▶ [PROBLEM TO WORK ON] Word for word, transcribe the data below from the line with "ages sucking pests" to the line with "Additionally, you might be surprised", keeping both of those lines.

▶ [DATA TO EXAMINE]
|---|
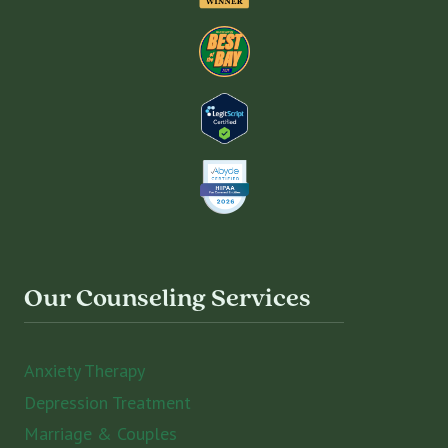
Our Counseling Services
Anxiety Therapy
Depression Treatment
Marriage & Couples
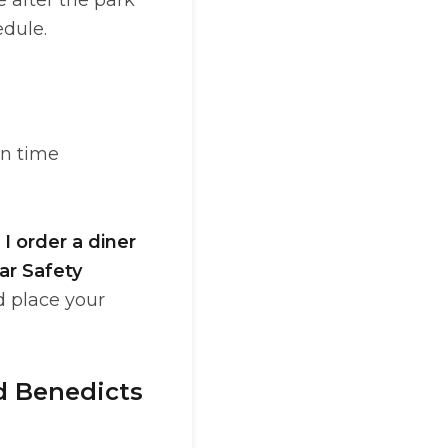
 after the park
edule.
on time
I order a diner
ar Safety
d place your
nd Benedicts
|---|
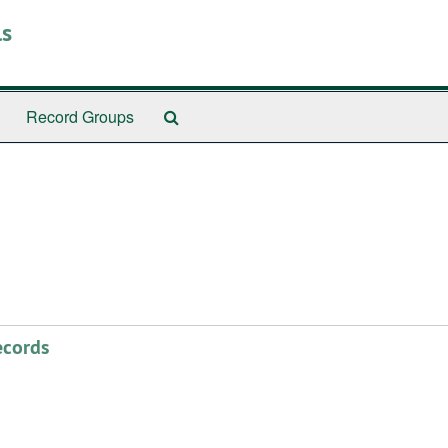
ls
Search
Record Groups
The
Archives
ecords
|---|
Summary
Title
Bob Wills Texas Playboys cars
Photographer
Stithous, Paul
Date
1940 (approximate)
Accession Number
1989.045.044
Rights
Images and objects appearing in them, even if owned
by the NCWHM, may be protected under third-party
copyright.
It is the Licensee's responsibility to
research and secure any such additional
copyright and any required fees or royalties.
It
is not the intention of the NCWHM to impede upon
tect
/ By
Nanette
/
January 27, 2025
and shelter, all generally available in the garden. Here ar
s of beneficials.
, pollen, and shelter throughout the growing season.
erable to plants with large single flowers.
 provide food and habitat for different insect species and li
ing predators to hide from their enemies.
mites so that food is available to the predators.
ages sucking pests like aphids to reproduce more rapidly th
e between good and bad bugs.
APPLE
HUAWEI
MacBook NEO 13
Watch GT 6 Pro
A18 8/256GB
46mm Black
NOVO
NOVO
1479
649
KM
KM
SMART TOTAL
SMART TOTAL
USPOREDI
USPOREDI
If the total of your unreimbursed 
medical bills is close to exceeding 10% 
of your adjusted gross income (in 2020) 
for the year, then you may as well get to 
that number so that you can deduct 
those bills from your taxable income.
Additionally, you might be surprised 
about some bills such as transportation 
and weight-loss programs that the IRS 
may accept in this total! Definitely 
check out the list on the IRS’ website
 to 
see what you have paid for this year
|---|
▶ [ANSWER SECTION]
ages sucking pests like aphids to reproduce more rapidly th
e between good and bad bugs.
APPLE
HUAWEI
MacBook NEO 13
Watch GT 6 Pro
A18 8/256GB
46mm Black
NOVO
NOVO
1479
649
KM
KM
SMART TOTAL
SMART TOTAL
USPOREDI
USPOREDI
If the total of your unreimbursed 
medical bills is close to exceeding 10% 
of your adjusted gross income (in 2020) 
for the year, then you may as well get to 
that number so that you can deduct 
those bills from your taxable income.
Additionally, you might be surprised 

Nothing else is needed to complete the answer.